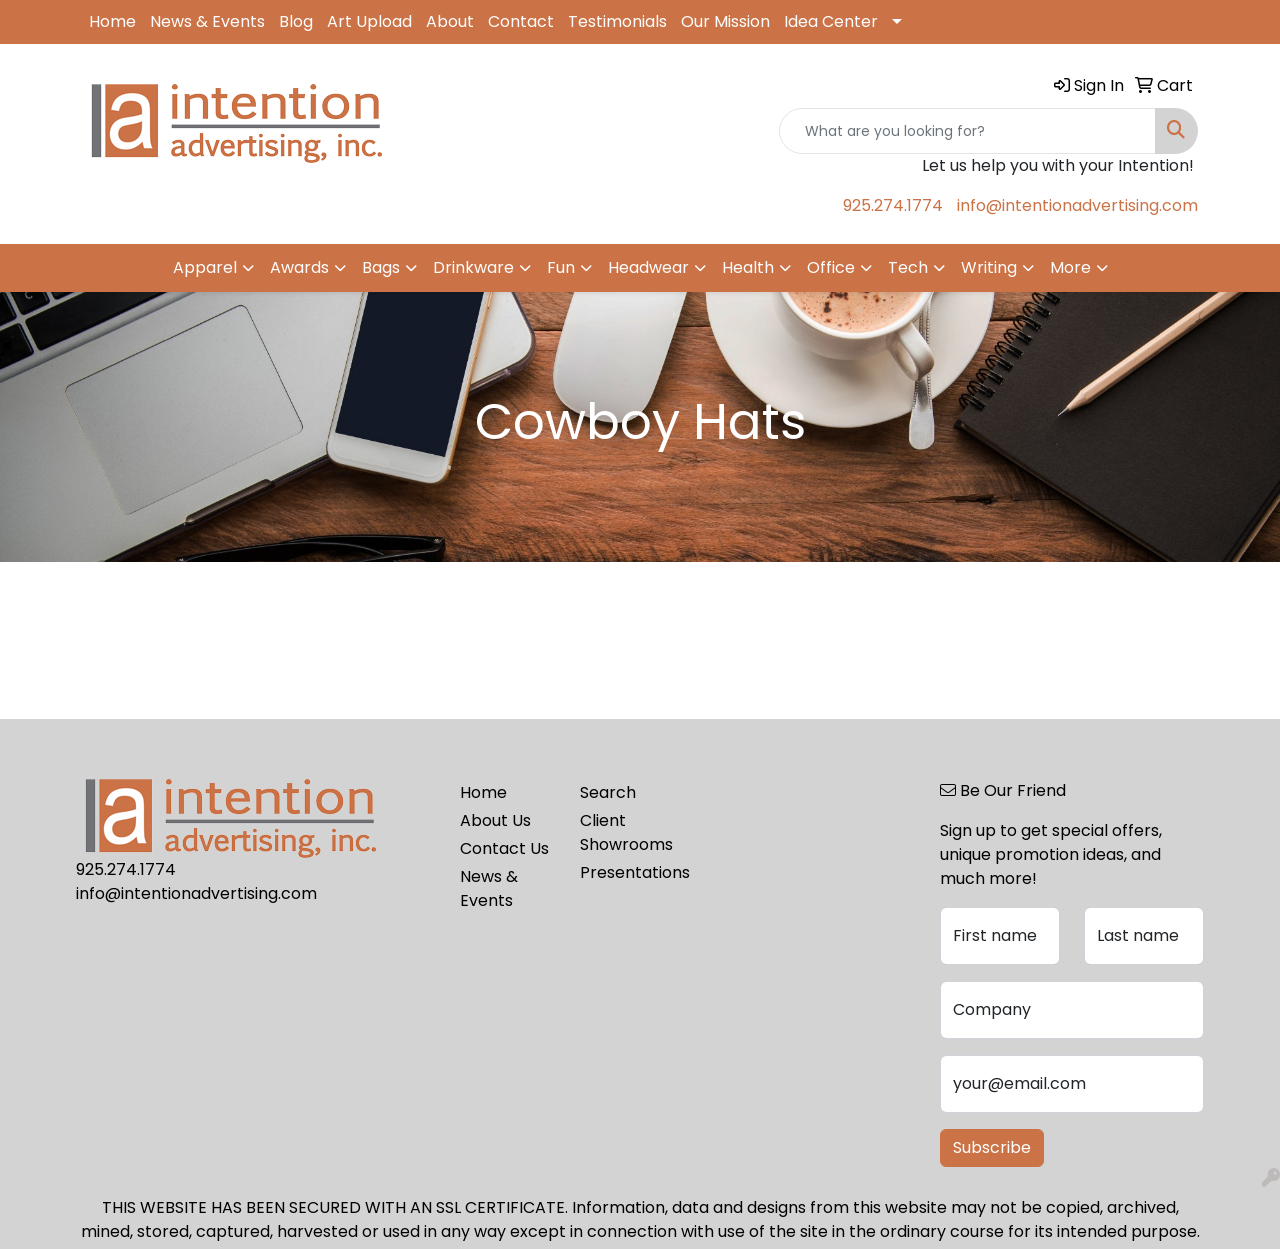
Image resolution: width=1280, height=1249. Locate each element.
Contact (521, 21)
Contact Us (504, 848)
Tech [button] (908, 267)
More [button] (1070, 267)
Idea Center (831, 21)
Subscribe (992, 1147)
--------------------
**Task requirements**
A faithful, complete copy of the entries is required, without the pictures.

**Answer for the task**
Image resolution: width=1280, height=1249. Locate each element.
Contact (521, 21)
Contact Us (504, 848)
Tech [button] (908, 267)
More [button] (1070, 267)
Idea Center (831, 21)
Subscribe (992, 1147)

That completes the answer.